Well, I probably would have gotten at best a “C” grade on that question. Those are indeed components of trauma – but there are many many more…….
- The death of someone close to you – parent, sibling, spouse, grandparent, grandchild.
- A sudden disruption of a family unit – divorce, deployment (parent gone in the military for months overseas)
- A dysfunctional/abusive family relationship – this can go many different ways – sibling to sibling, parent to child, child to parent, other sibling to parent, spouse to spouse. Any of those and countless others can cause trauma to any of the people involved.
- Unstable living conditions – less than ideal housing, homelessness, fear of eviction, constant changing of location due to instability or fear.
- Inconsistent caregiver relationships – not knowing if you can trust those who are supposed to care for you when you are a child (or younger).
- A lack of a one on one caregiver relationship – even those under the age of one can be impacted if they don’t know who is going to meet their needs when they cry.
- A change in the voice that a baby hears from before they were born to after they were born. Baby spends 9 months and learns to know mom’s voice and then suddenly after he/she is born, not only is everything loud and bright, but rather than hearing the same voice, the person they felt was “always there” is gone and there is someone else there.

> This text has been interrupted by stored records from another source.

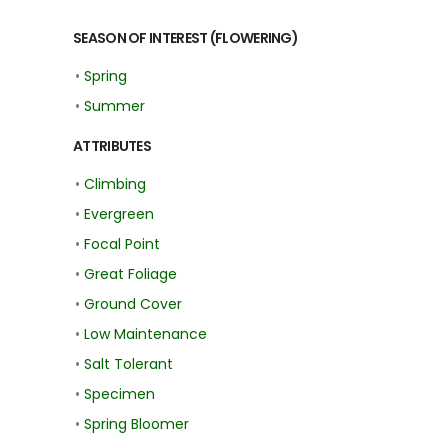
SEASON OF INTEREST (FLOWERING)
•
Spring
•
Summer
ATTRIBUTES
•
Climbing
•
Evergreen
•
Focal Point
•
Great Foliage
•
Ground Cover
•
Low Maintenance
•
Salt Tolerant
•
Specimen
•
Spring Bloomer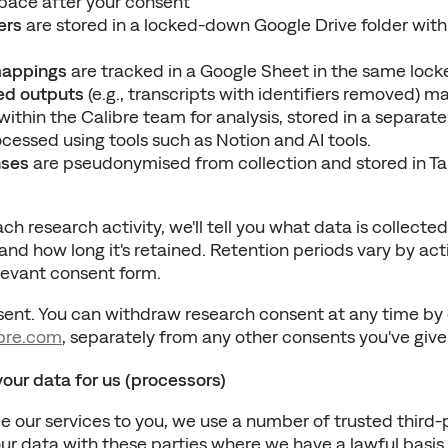
ace after your consent
ers
 are stored in a locked-down Google Drive folder with 
appings
 are tracked in a Google Sheet in the same loc
d outputs
 (e.g., transcripts with identifiers removed) m
ithin the Calibre team for analysis, stored in a separate
ocessed using tools such as Notion and AI tools.
nses
 are pseudonymised from collection and stored in Tal
ch research activity, we'll tell you what data is collected,
nd how long it's retained. Retention periods vary by acti
elevant consent form.
bre.com
, separately from any other consents you've give
ur data for us (processors)
de our services to you, we use a number of trusted third-p
 data with these parties where we have a lawful basis to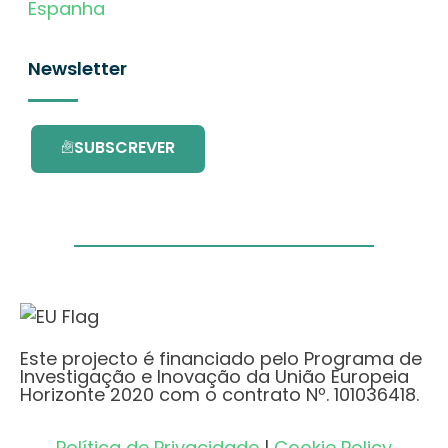
Espanha
Newsletter
SUBSCREVER
Este projecto é financiado pelo Programa de
Investigação e Inovação da União Europeia
Horizonte 2020 com o contrato Nº. 101036418.
Política de Privacidade
|
Cookie Policy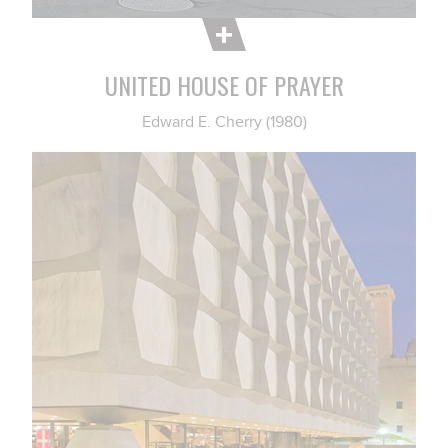
UNITED HOUSE OF PRAYER
Edward E. Cherry (1980)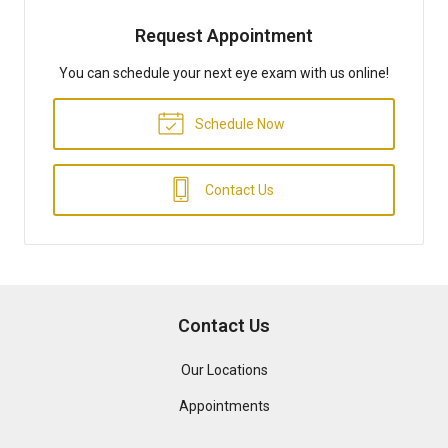
Request Appointment
You can schedule your next eye exam with us online!
Schedule Now
Contact Us
Contact Us
Our Locations
Appointments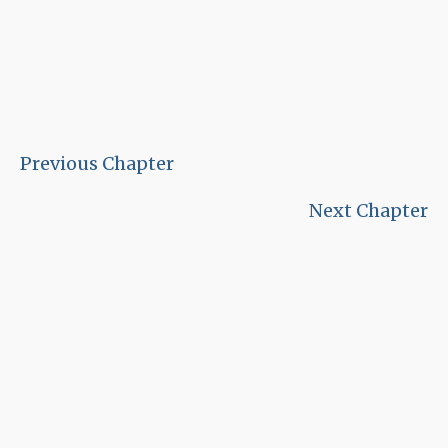
Previous Chapter
Next Chapter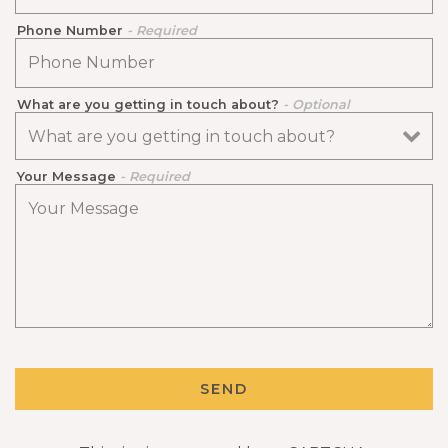
Phone Number
- Required
What are you getting in touch about?
- Optional
Your Message
- Required
ERVATION FORM
SEND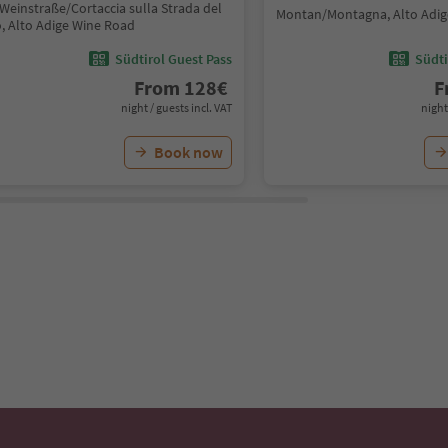
Weinstraße/Cortaccia sulla Strada del
Montan/Montagna, Alto Adig
o, Alto Adige Wine Road
Südtirol Guest Pass
Südti
From
128
€
F
night / guests incl. VAT
night
Book now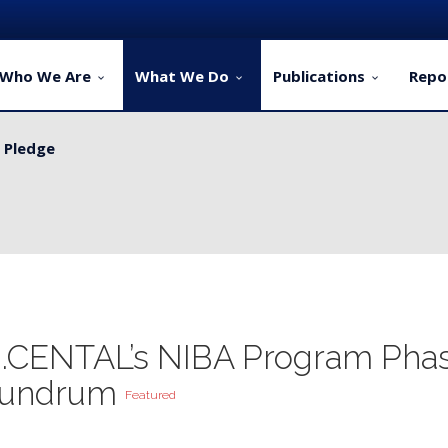
Who We Are
What We Do
Publications
Repo
y Pledge
ervice Delivery for Rural Dwellers...
...CENTAL’s NIBA Program Pha
onundrum
Featured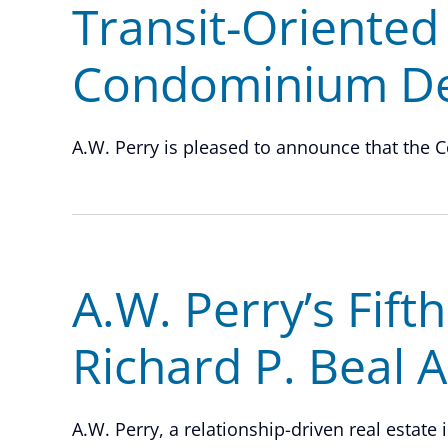
Transit-Oriented
Condominium D
A.W. Perry is pleased to announce that the C
A.W. Perry’s Fift
Richard P. Beal 
A.W. Perry, a relationship-driven real estate 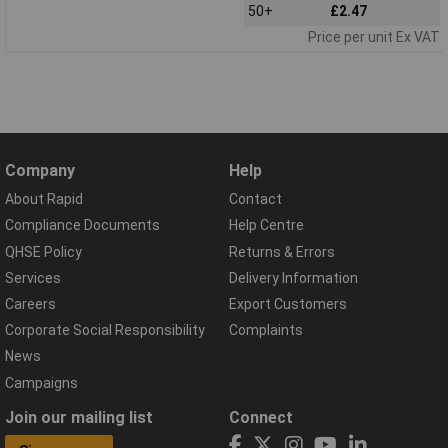
50+
£2.47
Price per unit Ex VAT
Company
Help
About Rapid
Contact
Compliance Documents
Help Centre
QHSE Policy
Returns & Errors
Services
Delivery Information
Careers
Export Customers
Corporate Social Responsibility
Complaints
News
Campaigns
Join our mailing list
Connect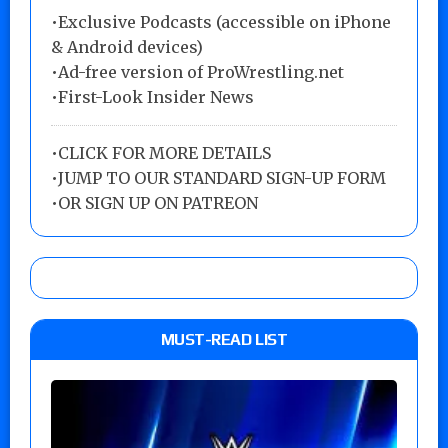
•Exclusive Podcasts (accessible on iPhone
& Android devices)
•Ad-free version of ProWrestling.net
•First-Look Insider News
•
CLICK FOR MORE DETAILS
•
JUMP TO OUR STANDARD SIGN-UP FORM
•
OR SIGN UP ON PATREON
MUST-READ LIST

- Abandonment – I’ll tell you a story some time that still haunts me from 10 years ago about a child who was abandoned and the impact that had. It doesn’t matter the age, well, it might be worse when they are older, but at any age, abandonment can be a huge factor in trauma.
I’m sure there are many more, but that’s a long enough list for now.
Now, I have a question for you. I listed 10 of the major reasons for or components of trauma above. How many of them can be impacted by the work of the Apparent Project?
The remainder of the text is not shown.